Alex Dodge (b.1977, Denver, CO) is an internationally recognized artist. Although his works primarily take the final form of painting, his education and ever-growing knowledge of printmaking, coding software, and 3D design have led him to create some of the most innovative and cutting-edge techniques in art-making today. Dodge’s pushing of material boundaries to create compelling imagery is rooted just as much in technological advances as it is in traditional methods, particularly printmaking.
Dodge received his Bachelor of Fine Arts in 2001 from Rhode Island School of Design. He later attended New York University and received his MPS in Interactive Telecommunication in 2012. His work is included in the prominent permanent collections of The Metropolitan Museum of Art, MoMA, Whitney Museum of American Art, and the New York Public Library.
Alex Dodge is pushing painting into the future. His signature raised patterns of oil paint are digitally sketched using 3D design software before landing on traditional canvas using laser-cut stencils and airbrushed backgrounds. In the artist’s words, “The intermediate stage in my work involves working between a range of different modeling and simulation software. Character modeling, rigging, and animation is done mostly in Maya, 3D Studio, or Blender, but the majority of my work recently happens in CLO 3D or Marvelous Designer for garment design and simulation. A lot of the tools I use are often employed in game development. Recent developments in GPU acceleration have made it a lot easier to do the physics simulations necessary for these paintings.”
Dodge’s canvases depict textiles that shroud and define nondescript forms in a realistic yet painterly manner. The patterned textiles delineate the bulky objects they cover by way of their undulating contours and foreshortened patterns. The paint handling is hard-edged but as sumptuously thick as fondant icing. Dodge achieves this effect by pushing oil paint through laser-cut stencils, a trick that nods to the centuries-old Japanese textile-printing practice of katazome.

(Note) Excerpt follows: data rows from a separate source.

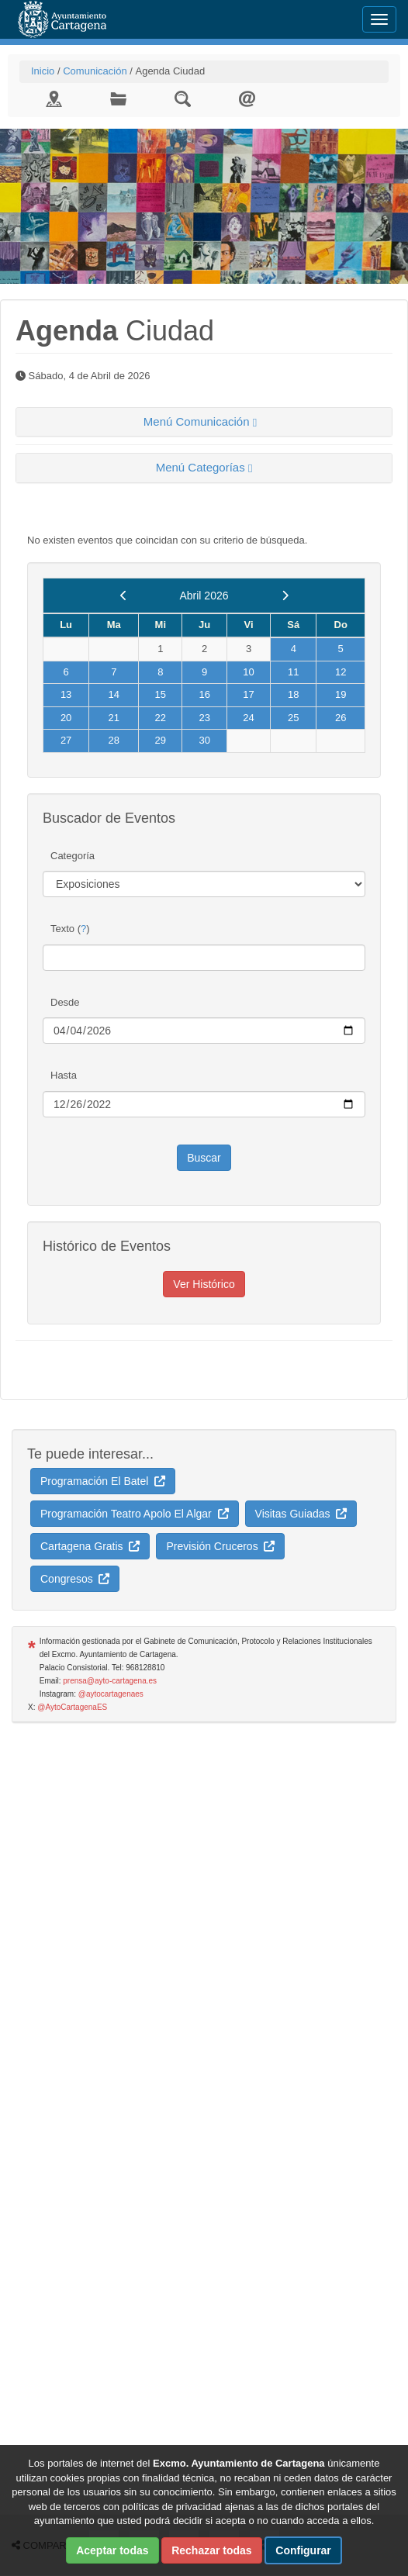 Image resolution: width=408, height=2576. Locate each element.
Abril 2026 (203, 595)
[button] (204, 422)
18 (293, 694)
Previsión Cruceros (220, 1546)
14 (114, 694)
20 (66, 717)
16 (204, 694)
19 (340, 694)
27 (66, 740)
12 (340, 672)
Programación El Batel (102, 1481)
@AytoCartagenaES (72, 1707)
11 (293, 672)
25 (293, 717)
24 (248, 717)
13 (66, 694)
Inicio (42, 71)
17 (248, 694)
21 (114, 717)
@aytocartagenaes (110, 1694)
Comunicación (94, 71)
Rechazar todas (211, 2550)
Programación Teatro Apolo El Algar (134, 1513)
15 (160, 694)
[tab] (204, 422)
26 (340, 717)
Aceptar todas (112, 2550)
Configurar (303, 2550)
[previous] (123, 595)
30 (204, 740)
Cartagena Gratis (90, 1546)
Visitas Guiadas (301, 1513)
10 (248, 672)
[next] (285, 595)
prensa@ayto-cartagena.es (110, 1680)
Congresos (74, 1579)
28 (114, 740)
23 (204, 717)
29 (160, 740)
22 (160, 717) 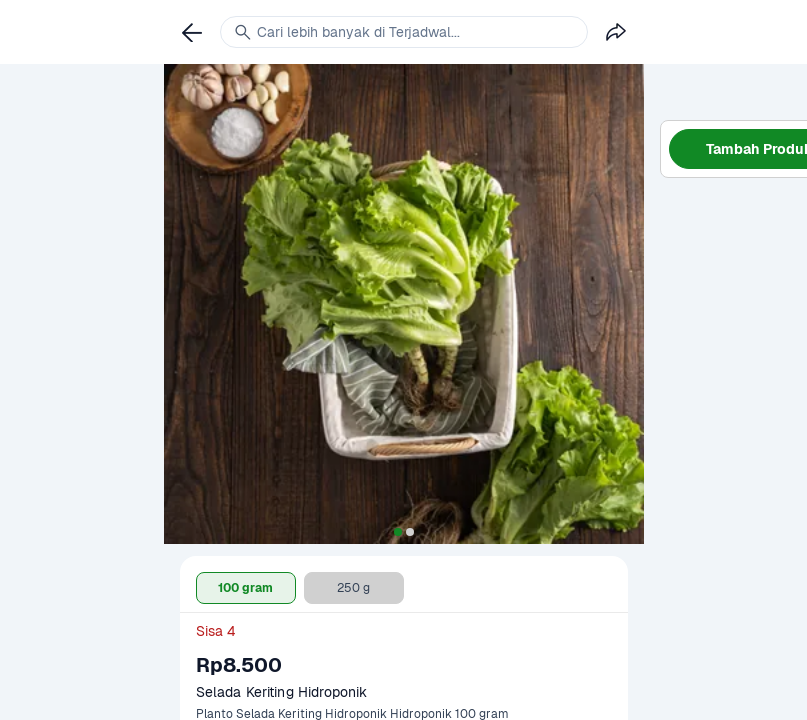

In his more recent work, Dodge utilizes the Japanese printmaking technique called bokashi, creating soft gradients.
Artist Perspective on Latest Print, Soft Power
“In the balance between levity and gravity my work seeks refuge. Often, it’s through humor’s lens that we can confront the more difficult questions in life. Art is a form of serious play. Take this print, for instance—layered both metaphorically and literally. The playful allure of plush letters composing “Soft Power” has a deceptive simplicity. While the term might be associated primarily with Joseph Nye’s musings from the ’80s, its echoes can be traced back to Adam Smith’s seminal work, The Theory of Moral Sentiments. A postulation of conflict resolution not via militant might but through the allure of economic incentives. It brings to mind the belief: nations with shared commercial interests, exemplified by global chains like McDonalds, would shy from martial confrontations. This belief, a guiding star for decades, now fades. The softness in the letters captures a melancholy—a fatigue from holding weight. Aptly titled “Hard Times for Soft Power,” the piece stands as a reflection on our shifting epoch. Are we perhaps witnessing a reversal, a cyclical return? Was Fukuyama’s proclamation merely fleeting or, worse, premature? The work offers no resolution or side on our current moment, only soft reflection and hope.”